ASSIGNMENT: Print each entry verbatim.

═══ TASK DATA

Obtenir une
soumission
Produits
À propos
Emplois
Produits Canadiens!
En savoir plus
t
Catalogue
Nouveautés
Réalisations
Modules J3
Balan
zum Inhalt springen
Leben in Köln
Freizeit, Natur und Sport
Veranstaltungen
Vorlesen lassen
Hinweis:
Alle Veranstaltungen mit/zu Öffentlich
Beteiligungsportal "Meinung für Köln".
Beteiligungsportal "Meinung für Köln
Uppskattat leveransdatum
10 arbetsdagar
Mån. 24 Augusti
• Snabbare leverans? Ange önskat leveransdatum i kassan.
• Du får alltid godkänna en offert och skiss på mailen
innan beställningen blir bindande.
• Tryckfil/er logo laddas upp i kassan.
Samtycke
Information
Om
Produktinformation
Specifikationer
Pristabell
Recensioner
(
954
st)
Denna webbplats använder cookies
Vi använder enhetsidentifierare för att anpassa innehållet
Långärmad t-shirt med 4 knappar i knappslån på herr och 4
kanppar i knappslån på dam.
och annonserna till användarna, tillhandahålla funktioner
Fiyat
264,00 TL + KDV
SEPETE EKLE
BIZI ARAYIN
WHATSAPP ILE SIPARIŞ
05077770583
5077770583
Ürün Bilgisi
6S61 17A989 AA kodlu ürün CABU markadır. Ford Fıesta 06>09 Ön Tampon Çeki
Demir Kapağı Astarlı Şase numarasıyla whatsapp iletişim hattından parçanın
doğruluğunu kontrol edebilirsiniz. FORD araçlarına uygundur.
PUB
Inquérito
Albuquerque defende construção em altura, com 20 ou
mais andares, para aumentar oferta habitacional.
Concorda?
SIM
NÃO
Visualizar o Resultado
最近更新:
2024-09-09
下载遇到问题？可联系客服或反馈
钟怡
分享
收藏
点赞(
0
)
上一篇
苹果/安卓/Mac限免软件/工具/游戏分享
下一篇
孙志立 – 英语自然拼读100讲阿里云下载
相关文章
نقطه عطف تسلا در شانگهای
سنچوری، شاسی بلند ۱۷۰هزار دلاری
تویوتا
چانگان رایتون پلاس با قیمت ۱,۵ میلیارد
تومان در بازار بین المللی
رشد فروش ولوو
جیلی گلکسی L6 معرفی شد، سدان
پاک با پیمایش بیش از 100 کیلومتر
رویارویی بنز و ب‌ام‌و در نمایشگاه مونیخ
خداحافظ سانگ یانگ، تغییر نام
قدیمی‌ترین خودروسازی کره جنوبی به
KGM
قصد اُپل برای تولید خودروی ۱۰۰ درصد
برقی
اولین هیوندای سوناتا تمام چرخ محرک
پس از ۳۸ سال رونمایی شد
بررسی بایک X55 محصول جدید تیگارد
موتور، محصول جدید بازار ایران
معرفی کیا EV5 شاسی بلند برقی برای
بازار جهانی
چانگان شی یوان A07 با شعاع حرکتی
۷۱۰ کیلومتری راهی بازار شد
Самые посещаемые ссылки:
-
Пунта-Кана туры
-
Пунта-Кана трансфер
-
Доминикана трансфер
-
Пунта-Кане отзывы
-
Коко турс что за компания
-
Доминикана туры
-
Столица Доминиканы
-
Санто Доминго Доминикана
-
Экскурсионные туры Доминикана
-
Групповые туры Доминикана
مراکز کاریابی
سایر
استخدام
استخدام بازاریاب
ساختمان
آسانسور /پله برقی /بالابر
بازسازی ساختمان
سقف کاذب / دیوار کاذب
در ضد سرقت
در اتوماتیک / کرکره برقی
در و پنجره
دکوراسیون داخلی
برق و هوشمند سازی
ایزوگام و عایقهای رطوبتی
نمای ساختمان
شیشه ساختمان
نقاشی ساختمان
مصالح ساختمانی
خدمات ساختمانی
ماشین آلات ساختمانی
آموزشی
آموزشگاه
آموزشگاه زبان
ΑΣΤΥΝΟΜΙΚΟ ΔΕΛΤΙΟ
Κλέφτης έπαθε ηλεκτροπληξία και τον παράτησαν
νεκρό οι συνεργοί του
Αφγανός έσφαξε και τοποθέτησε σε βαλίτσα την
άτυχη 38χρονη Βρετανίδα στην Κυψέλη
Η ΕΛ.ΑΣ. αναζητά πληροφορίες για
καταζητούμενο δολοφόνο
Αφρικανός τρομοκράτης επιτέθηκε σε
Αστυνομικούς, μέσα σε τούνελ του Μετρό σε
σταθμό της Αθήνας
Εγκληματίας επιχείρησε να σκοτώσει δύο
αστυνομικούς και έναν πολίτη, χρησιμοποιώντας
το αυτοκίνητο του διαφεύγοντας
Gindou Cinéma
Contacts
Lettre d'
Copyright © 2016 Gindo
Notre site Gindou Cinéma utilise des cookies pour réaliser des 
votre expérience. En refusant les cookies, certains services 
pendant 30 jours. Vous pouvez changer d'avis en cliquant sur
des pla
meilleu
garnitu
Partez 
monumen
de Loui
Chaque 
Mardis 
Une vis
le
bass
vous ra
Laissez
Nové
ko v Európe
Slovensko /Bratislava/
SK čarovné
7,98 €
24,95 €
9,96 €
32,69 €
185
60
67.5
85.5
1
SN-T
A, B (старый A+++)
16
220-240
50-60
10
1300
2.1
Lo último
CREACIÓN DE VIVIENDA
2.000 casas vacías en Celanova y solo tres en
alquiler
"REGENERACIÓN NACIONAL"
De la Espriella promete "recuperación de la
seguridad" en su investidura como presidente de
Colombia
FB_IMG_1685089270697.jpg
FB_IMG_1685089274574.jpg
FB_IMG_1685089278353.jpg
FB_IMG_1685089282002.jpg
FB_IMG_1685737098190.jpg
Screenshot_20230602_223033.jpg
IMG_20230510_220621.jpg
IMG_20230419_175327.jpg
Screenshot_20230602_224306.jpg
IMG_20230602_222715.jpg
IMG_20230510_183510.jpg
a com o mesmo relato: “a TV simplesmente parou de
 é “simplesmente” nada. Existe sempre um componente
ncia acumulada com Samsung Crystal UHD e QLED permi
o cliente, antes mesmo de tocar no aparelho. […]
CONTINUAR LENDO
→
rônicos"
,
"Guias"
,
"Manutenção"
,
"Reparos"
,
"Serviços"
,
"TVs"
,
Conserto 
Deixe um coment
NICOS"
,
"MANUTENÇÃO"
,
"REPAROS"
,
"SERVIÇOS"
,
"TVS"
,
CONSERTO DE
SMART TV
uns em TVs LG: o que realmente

══════

TASK RESPONSE:
Obtenir une
soumission
Produits
À propos
Emplois
Produits Canadiens!
En savoir plus
t
Catalogue
Nouveautés
Réalisations
Modules J3
Balan
zum Inhalt springen
Leben in Köln
Freizeit, Natur und Sport
Veranstaltungen
Vorlesen lassen
Hinweis:
Alle Veranstaltungen mit/zu Öffentlich
Beteiligungsportal "Meinung für Köln".
Beteiligungsportal "Meinung für Köln
Uppskattat leveransdatum
10 arbetsdagar
Mån. 24 Augusti
• Snabbare leverans? Ange önskat leveransdatum i kassan.
• Du får alltid godkänna en offert och skiss på mailen
innan beställningen blir bindande.
• Tryckfil/er logo laddas upp i kassan.
Samtycke
Information
Om
Produktinformation
Specifikationer
Pristabell
Recensioner
(
954
st)
Denna webbplats använder cookies
Vi använder enhetsidentifierare för att anpassa innehållet
Långärmad t-shirt med 4 knappar i knappslån på herr och 4
kanppar i knappslån på dam.
och annonserna till användarna, tillhandahålla funktioner
Fiyat
264,00 TL + KDV
SEPETE EKLE
BIZI ARAYIN
WHATSAPP ILE SIPARIŞ
05077770583
5077770583
Ürün Bilgisi
6S61 17A989 AA kodlu ürün CABU markadır. Ford Fıesta 06>09 Ön Tampon Çeki
Demir Kapağı Astarlı Şase numarasıyla whatsapp iletişim hattından parçanın
doğruluğunu kontrol edebilirsiniz. FORD araçlarına uygundur.
PUB
Inquérito
Albuquerque defende construção em altura, com 20 ou
mais andares, para aumentar oferta habitacional.
Concorda?
SIM
NÃO
Visualizar o Resultado
最近更新:
2024-09-09
下载遇到问题？可联系客服或反馈
钟怡
分享
收藏
点赞(
0
)
上一篇
苹果/安卓/Mac限免软件/工具/游戏分享
下一篇
孙志立 – 英语自然拼读100讲阿里云下载
相关文章
نقطه عطف تسلا در شانگهای
سنچوری، شاسی بلند ۱۷۰هزار دلاری
تویوتا
چانگان رایتون پلاس با قیمت ۱,۵ میلیارد
تومان در بازار بین المللی
رشد فروش ولوو
جیلی گلکسی L6 معرفی شد، سدان
پاک با پیمایش بیش از 100 کیلومتر
رویارویی بنز و ب‌ام‌و در نمایشگاه مونیخ
خداحافظ سانگ یانگ، تغییر نام
قدیمی‌ترین خودروسازی کره جنوبی به
KGM
قصد اُپل برای تولید خودروی ۱۰۰ درصد
برقی
اولین هیوندای سوناتا تمام چرخ محرک
پس از ۳۸ سال رونمایی شد
بررسی بایک X55 محصول جدید تیگارد
موتور، محصول جدید بازار ایران
معرفی کیا EV5 شاسی بلند برقی برای
بازار جهانی
چانگان شی یوان A07 با شعاع حرکتی
۷۱۰ کیلومتری راهی بازار شد
Самые посещаемые ссылки:
-
Пунта-Кана туры
-
Пунта-Кана трансфер
-
Доминикана трансфер
-
Пунта-Кане отзывы
-
Коко турс что за компания
-
Доминикана туры
-
Столица Доминиканы
-
Санто Доминго Доминикана
-
Экскурсионные туры Доминикана
-
Групповые туры Доминикана
مراکز کاریابی
سایر
استخدام
استخدام بازاریاب
ساختمان
آسانسور /پله برقی /بالابر
بازسازی ساختمان
سقف کاذب / دیوار کاذب
در ضد سرقت
در اتوماتیک / کرکره برقی
در و پنجره
دکوراسیون داخلی
برق و هوشمند سازی
ایزوگام و عایقهای رطوبتی
نمای ساختمان
شیشه ساختمان
نقاشی ساختمان
مصالح ساختمانی
خدمات ساختمانی
ماشین آلات ساختمانی
آموزشی
آموزشگاه
آموزشگاه زبان
ΑΣΤΥΝΟΜΙΚΟ ΔΕΛΤΙΟ
Κλέφτης έπαθε ηλεκτροπληξία και τον παράτησαν
νεκρό οι συνεργοί του
Αφγανός έσφαξε και τοποθέτησε σε βαλίτσα την
άτυχη 38χρονη Βρετανίδα στην Κυψέλη
Η ΕΛ.ΑΣ. αναζητά πληροφορίες για
καταζητούμενο δολοφόνο
Αφρικανός τρομοκράτης επιτέθηκε σε
Αστυνομικούς, μέσα σε τούνελ του Μετρό σε
σταθμό της Αθήνας
Εγκληματίας επιχείρησε να σκοτώσει δύο
αστυνομικούς και έναν πολίτη, χρησιμοποιώντας
το αυτοκίνητο του διαφεύγοντας
Gindou Cinéma
Contacts
Lettre d'
Copyright © 2016 Gindo
Notre site Gindou Cinéma utilise des cookies pour réaliser des 
votre expérience. En refusant les cookies, certains services 
pendant 30 jours. Vous pouvez changer d'avis en cliquant sur
des pla
meilleu
garnitu
Partez 
monumen
de Loui
Chaque 
Mardis 
Une vis
le
bass
vous ra
Laissez
Nové
ko v Európe
Slovensko /Bratislava/
SK čarovné
7,98 €
24,95 €
9,96 €
32,69 €
185
60
67.5
85.5
1
SN-T
A, B (старый A+++)
16
220-240
50-60
10
1300
2.1
Lo último
CREACIÓN DE VIVIENDA
2.000 casas vacías en Celanova y solo tres en
alquiler
"REGENERACIÓN NACIONAL"
De la Espriella promete "recuperación de la
seguridad" en su investidura como presidente de
Colombia
FB_IMG_1685089270697.jpg
FB_IMG_1685089274574.jpg
FB_IMG_1685089278353.jpg
FB_IMG_1685089282002.jpg
FB_IMG_1685737098190.jpg
Screenshot_20230602_223033.jpg
IMG_20230510_220621.jpg
IMG_20230419_175327.jpg
Screenshot_20230602_224306.jpg
IMG_20230602_222715.jpg
IMG_20230510_183510.jpg
a com o mesmo relato: “a TV simplesmente parou de
 é “simplesmente” nada. Existe sempre um componente
ncia acumulada com Samsung Crystal UHD e QLED permi
o cliente, antes mesmo de tocar no aparelho. […]
CONTINUAR LENDO
→
rônicos"
,
"Guias"
,
"Manutenção"
,
"Reparos"
,
"Serviços"
,
"TVs"
,
Conserto 
Deixe um coment
NICOS"
,
"MANUTENÇÃO"
,
"REPAROS"
,
"SERVIÇOS"
,
"TVS"
,
CONSERTO DE
SMART TV
uns em TVs LG: o que realmente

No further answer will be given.